The Portland Building1120 SW 5th Ave
Portland, OR 97204
Design Achievement – The Portland Building, designed by Michael Graves and built in 1982 as administrative offices for the City of Portland, is an award-winning iconic design of postmodern architecture. The building was later placed on the National Register of Historic Places as a building of “exceptional importance,” but it faced problems with its structure, exterior, and operational systems that repairs alone could not address. The city hired DLR Group and Howard S. Wright as the progressive design build team tasked with reconstructing the Portland Building, protecting and preserving this major public investment by the end of 2020. The project creates an adaptable building that will last 50-100 years, providing a productive work environment for employees and a welcoming space for community members.
Scope Summary – The Portland Building is a 15-story high-rise building occupied by approximately 1400 workers primarily with city bureaus and Multnomah County offices. The building is approximately 360,000 SF plus basement. Design services began in July 2016, running through July 2018, with GMP set by mid-2018. DLR Group provided architectural services, change management, environmental graphics, exterior skin replacement, interior workplace, and shear wall relocation.
Approaching the front entrance, visitors are immediately drawn into the customer service desk where they can see the city at work. The front doors have been designed to replicate the original doors as part of the historic lobby. All finishes within the lobby have been refreshed to reflect the original design that was intended by Michael Graves.
To the right, visitors can quickly find the customer service zone where the public can access any frequently needed service without having to make their way throughout the building. To the left, new event space has a dedicated bathroom and catering pantry, as well as an entrance from the exterior, which makes it a great place to have after-hours open houses; show public displays; or host any other city related event.
Towards the elevator lobby, a grand new staircase leads the public directly to the conference center on the second floor. The historic elevator lobby has been refinished to reflect the original colors and finishes. Looking through the elevator lobby, visitors can see new pre-function space, which will service the new large event room and is complete with comfortable seating and large windows looking through, beyond the park.
The publicly accessible second floor will feature a conference center and gallery featuring historical building ephemera and a rotating local art exhibition. The design goals include visually connecting interior public areas to the exterior by increasing views to the outdoors, and increasing public meeting areas. A two-story window opening on the 4th Avenue elevation allows dramatic views of Chapman Park from both the first and second floors. And the removal of raised floor platforms make the surrounding floor space increases floor-to-ceiling heights while remaining accessible to everyone.
The ninth floor represents the general layout of a typical employee floor. Immediately off the elevator, unique branding sets the color scheme for each floor. The reconfigured floor plan aims to increase the amount of daylight that reaches the elevator lobby at the core of the building. Each floor shares two medium size conference rooms, one large conference room, and six focus rooms intended for heads-down work, phone calls, or one-on-one conversations. These rooms are intended for use by all city employees, not solely for the floor. A gathering area with comfortable living and dining spaces will have two sinks, two refrigerators, and a dishwasher for employee use on every floor.

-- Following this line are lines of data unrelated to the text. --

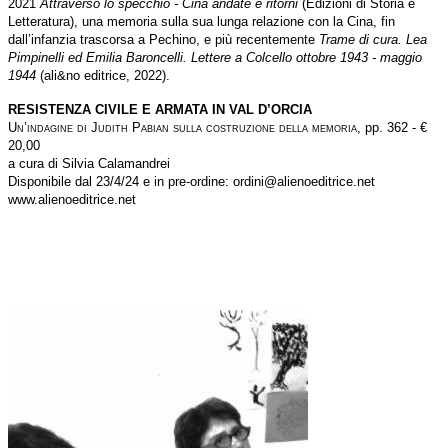
2021
Attraverso lo specchio - Cina andate e ritorni
(Edizioni di Storia e
Letteratura), una memoria sulla sua lunga relazione con la Cina, fin
dall’infanzia trascorsa a Pechino, e più recentemente
Trame di cura. Lea
Pimpinelli ed Emilia Baroncelli. Lettere a Colcello ottobre 1943 - maggio
1944
(ali&no editrice, 2022).
RESISTENZA CIVILE E ARMATA IN VAL D’ORCIA
Un’indagine di Judith Pabian sulla costruzione della memoria,
pp. 362 - €
20,00
a cura di Silvia Calamandrei
Disponibile dal 23/4/24 e in pre-ordine: ordini@alienoeditrice.net
www.alienoeditrice.net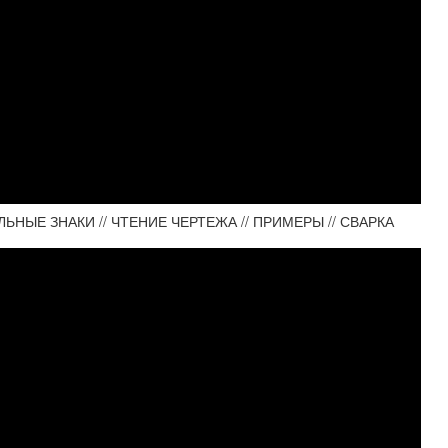
ЬНЫЕ ЗНАКИ // ЧТЕНИЕ ЧЕРТЕЖА // ПРИМЕРЫ // СВАРКА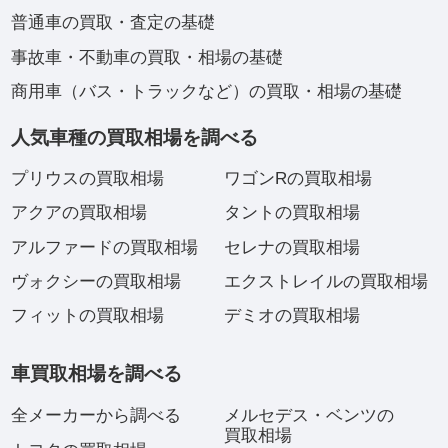
普通車の買取・査定の基礎
事故車・不動車の買取・相場の基礎
商用車（バス・トラックなど）の買取・相場の基礎
人気車種の買取相場を調べる
プリウスの買取相場
ワゴンRの買取相場
アクアの買取相場
タントの買取相場
アルファードの買取相場
セレナの買取相場
ヴォクシーの買取相場
エクストレイルの買取相場
フィットの買取相場
デミオの買取相場
車買取相場を調べる
全メーカーから調べる
メルセデス・ベンツの
買取相場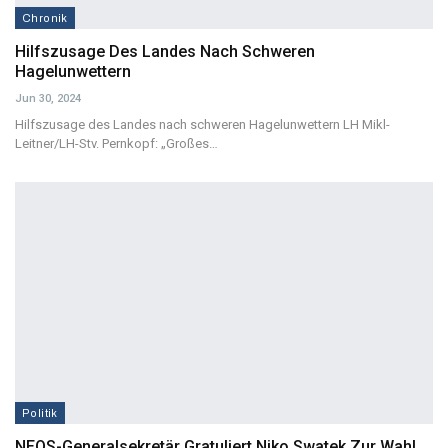
Chronik
Hilfszusage Des Landes Nach Schweren
Hagelunwettern
Jun 30, 2024
Hilfszusage des Landes nach schweren Hagelunwettern
LH Mikl-
Leitner/LH-Stv. Pernkopf: „Großes
…
Politik
NEOS-Generalsekretär Gratuliert Niko Swatek Zur Wahl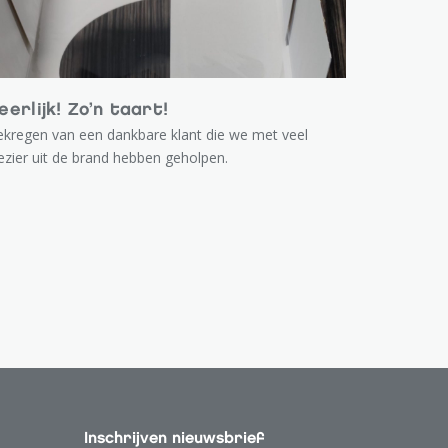
eerlijk! Zo’n taart!
kregen van een dankbare klant die we met veel
ezier uit de brand hebben geholpen.
Inschrijven nieuwsbrief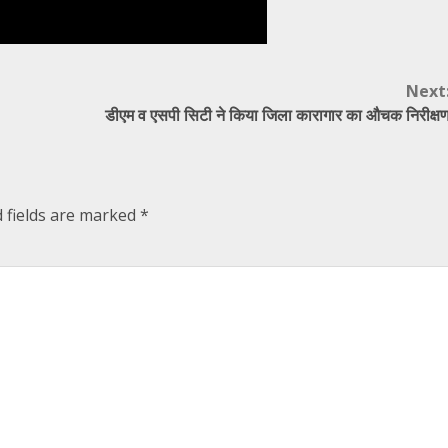
Next
डीएम व एसपी सिटी ने किया जिला कारागार का औचक निरीक्ष
 fields are marked
*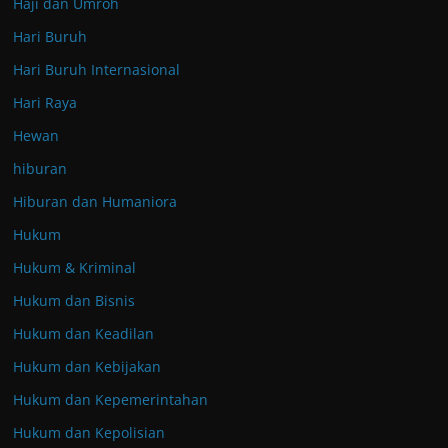
Haji dan Umroh
Hari Buruh
Hari Buruh Internasional
Hari Raya
Hewan
hiburan
Hiburan dan Humaniora
Hukum
Hukum & Kriminal
Hukum dan Bisnis
Hukum dan Keadilan
Hukum dan Kebijakan
Hukum dan Kepemerintahan
Hukum dan Kepolisian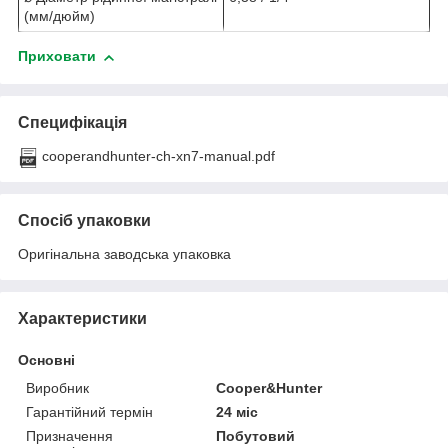
(мм/дюйм)
Приховати
Специфікація
cooperandhunter-ch-xn7-manual.pdf
Спосіб упаковки
Оригінальна заводська упаковка
Характеристики
Основні
Виробник
Cooper&Hunter
Гарантійний термін
24 міс
Призначення
Побутовий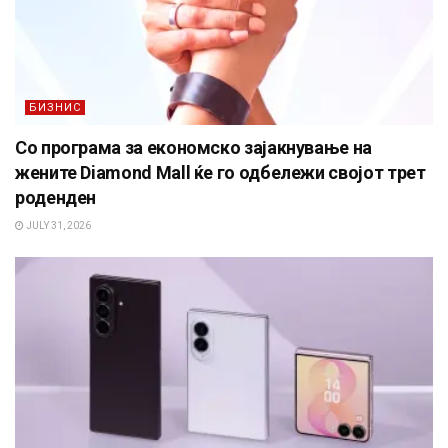
БИЗНИС
Со програма за економско зајакнување на
жените Diamond Mall ќе го одбележи својот трет
роденден
JULY 31, 2026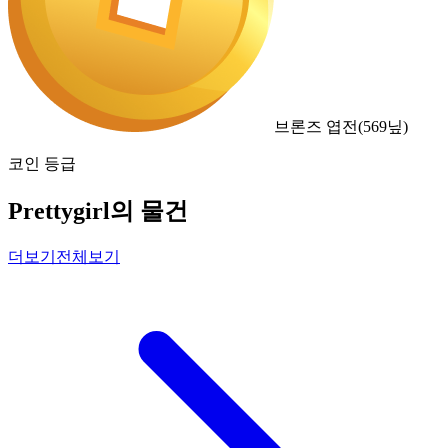
브론즈 엽전
(
569
닢)
코인 등급
Prettygirl의 물건
더보기
전체보기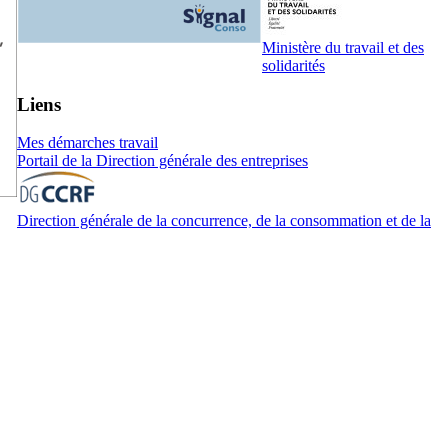
Ministère du travail et des
solidarités
Liens
Mes démarches travail
Portail de la Direction générale des entreprises
Direction générale de la concurrence, de la consommation et de la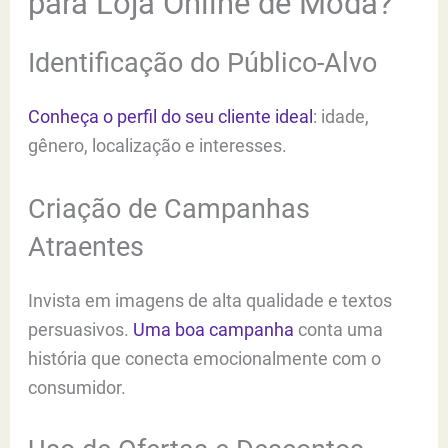
para Loja Online de Moda?
Identificação do Público-Alvo
Conheça o perfil do seu cliente ideal
: idade,
gênero, localização e interesses.
Criação de Campanhas
Atraentes
Invista em imagens de alta qualidade e textos
persuasivos.
Uma boa campanha
conta uma
história que conecta emocionalmente com o
consumidor.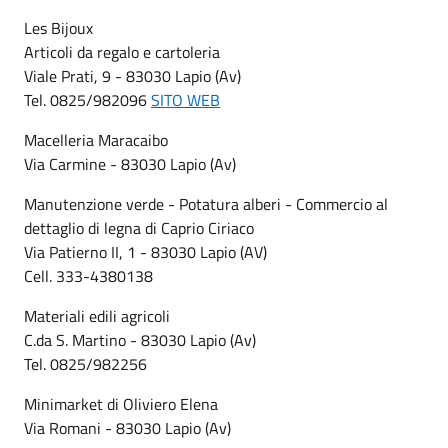
Les Bijoux
Articoli da regalo e cartoleria
Viale Prati, 9 - 83030 Lapio (Av)
Tel. 0825/982096
SITO WEB
Macelleria Maracaibo
Via Carmine - 83030 Lapio (Av)
Manutenzione verde - Potatura alberi - Commercio al
dettaglio di legna di Caprio Ciriaco
Via Patierno II, 1 - 83030 Lapio (AV)
Cell. 333-4380138
Materiali edili agricoli
C.da S. Martino - 83030 Lapio (Av)
Tel. 0825/982256
Minimarket di Oliviero Elena
Via Romani - 83030 Lapio (Av)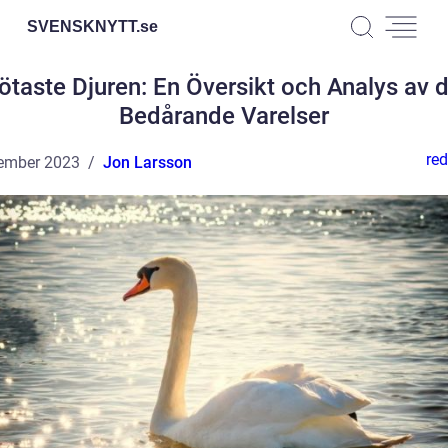
SVENSKNYTT.
se
ötaste Djuren: En Översikt och Analys av 
Bedårande Varelser
red
ember 2023
Jon Larsson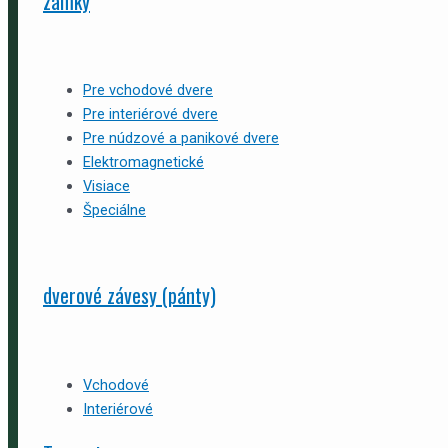
zámky
Pre vchodové dvere
Pre interiérové dvere
Pre núdzové a panikové dvere
Elektromagnetické
Visiace
Špeciálne
dverové závesy (pánty)
Vchodové
Interiérové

Rooms at the building core vary by bureau and have been dedicated as either a huddle room, a private office, or bureau storage. Huddle rooms can be configured as a living room environment or may take a more traditional approach as a conference room. The open office is immediately adjacent to the windows and takes full advantage of natural daylight. Workstations are set up in a variety of layouts based on what each bureau has selected from within a kit-of-parts. Each core collaboration space has a large magnetic whiteboard to display materials or brainstorm ideas. There are 156 lockers on each floor, which aligns with the number of workspaces on the floor.
On the sky floor, employees can enjoy the city skyline. Collaboration space includes booth seating, as well as tables and chairs for collaborative meetings. Areas for private working create a buffer between the collaboration area and the hoteling stations at the south end of the building. Six sit-stand hoteling stations suit employees that need a fly-in space to work for the day. There are additional focus rooms for more focused private work. For a relaxed work or meeting environment, employees can utilize lounge space with soft seating and an electric fireplace.
In the cafe space, there are a variety of seating options – from bar heights along the windows to two- and four-person seating to family-style tables. A new micro market will offer hot and cold food options daily.
An Accessible Design Process
The Portland Building project used VR holistically to interface with the city as they envisioned the renovation of their iconic city building.
“Stepping into virtual reality and putting on the goggles was a completely different experience,” said Lead Project Manager Kristin Wells with the City of Portland. “Many of our stakeholders are not people who live in the design world, and it’s hard to imagine a three-dimensional space based on two-dimensional drawings. This put us in a place to really be able to understand it better.”